Hirose: Energy. It is very far from the Sun, so the average temperature is 60 degrees Celsius below zero. The average temperature of Earth is about 15 degrees Celsius. It is an extremely cold place. A nuclear battery, not a solar cell, is installed into a Mars rover. NASA also has a project to make a small nuclear reactor on Mars. We must bring such energy sources from Earth, or find it on Mars.

− It is said that water exists on Mars.

Hirose: Basically, it's expected that a lot of frozen layers exist in various places if you dig a little.

Usui: A large amount of ice has not been found, but there are electrical geophysical data that a frozen layer, dozens of meters thick, exists beneath a wide area. There is a big technical jump to actually dig up the ground, but we can access the ice if we know the location of the shallow frozen layer. Places seeping water on the surface were commonly found. In the warm equatorial crater slope, black stains cyclically appear in the summer and disappear in the winter. Looking at the spot spectroscopically, it seems that the salt water evaporates little by little and disappears in the winter time. I believe that such a seasonal cycle is very important for life activities.

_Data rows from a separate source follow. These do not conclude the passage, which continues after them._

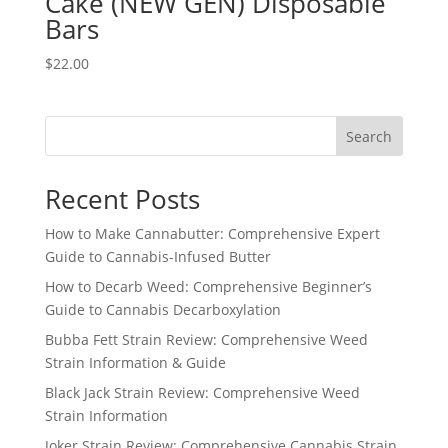
Cake (NEW GEN) Disposable
Bars
$
22.00
Search
Recent Posts
How to Make Cannabutter: Comprehensive Expert
Guide to Cannabis-Infused Butter
How to Decarb Weed: Comprehensive Beginner’s
Guide to Cannabis Decarboxylation
Bubba Fett Strain Review: Comprehensive Weed
Strain Information & Guide
Black Jack Strain Review: Comprehensive Weed
Strain Information
Joker Strain Review: Comprehensive Cannabis Strain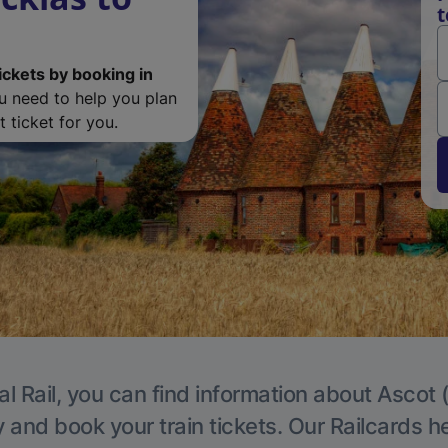
t
ickets by booking in
ou need to help you plan
 ticket for you.
l Rail, you can find information about Ascot 
y and book your train tickets. Our Railcards h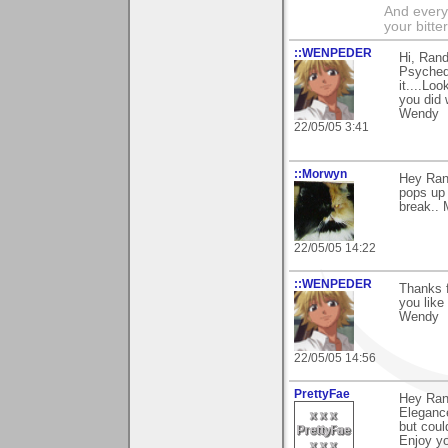
And everyt
your bitter
::WENPEDER
Hi, Rand
Psychede
it....Lo
you did w
Wendy
22/05/05 3:41
::Morwyn
Hey Rand
pops up 
break.. 
22/05/05 14:22
::WENPEDER
Thanks f
you like 
Wendy
22/05/05 14:56
PrettyFae
Hey Ran
Elegance
but coul
Enjoy yo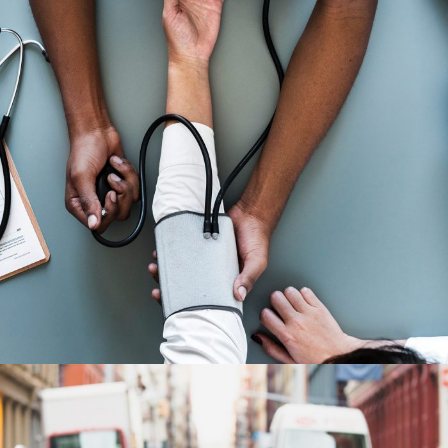
Medical Breakthrough
Medical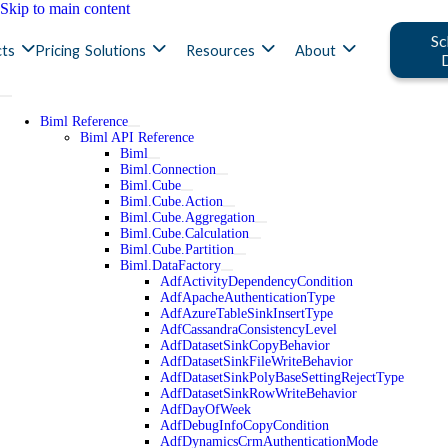
Skip to main content
Sc
ts
Pricing
Solutions
Resources
About
Biml Reference
Biml API Reference
Biml
Biml.Connection
Biml.Cube
Biml.Cube.Action
Biml.Cube.Aggregation
Biml.Cube.Calculation
Biml.Cube.Partition
Biml.DataFactory
AdfActivityDependencyCondition
AdfApacheAuthenticationType
AdfAzureTableSinkInsertType
AdfCassandraConsistencyLevel
AdfDatasetSinkCopyBehavior
AdfDatasetSinkFileWriteBehavior
AdfDatasetSinkPolyBaseSettingRejectType
AdfDatasetSinkRowWriteBehavior
AdfDayOfWeek
AdfDebugInfoCopyCondition
AdfDynamicsCrmAuthenticationMode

Mars and the Search for Life

− For the previously mentioned bioleaching and such, we'll have to bring a lot of fungi or microorganisms from Earth to create the environment.

Hirose: From the perspective of scientists seeking the origin of life, it's no fun to bring them from Earth (laughs). If a life form was born on Mars, it must be a life different from the one on Earth. Put crudely, every single life on Earth is all the same. Although Earth seems to have a rich diversity of animals, it is possible to say that they all have only one principle.

− What's called the "central dogma" (※3).

Hirose: That's right. To know the diversity of life, we want to know about life that is not from Earth.

− Does that mean that there is a possibility that Earth life will be destroyed if sent to Mars as an alien species?

Hirose: I said that there is only one kind of life on Earth, but there might have been about 100 kinds of life in the beginning. I believe that it is highly possible that our ancestors destroyed other lives and became the last survivors. Can we do the same thing on Mars? Thinking about the origin of life, I am very concerned.

− If the current DNA and RNA life forms are the only type of life on the Earth, there is a possibility that other planets have quite different forms of life.

Hirose: It could be. That is exactly what we want to know the most.

− That is the fundamental question of ELSI.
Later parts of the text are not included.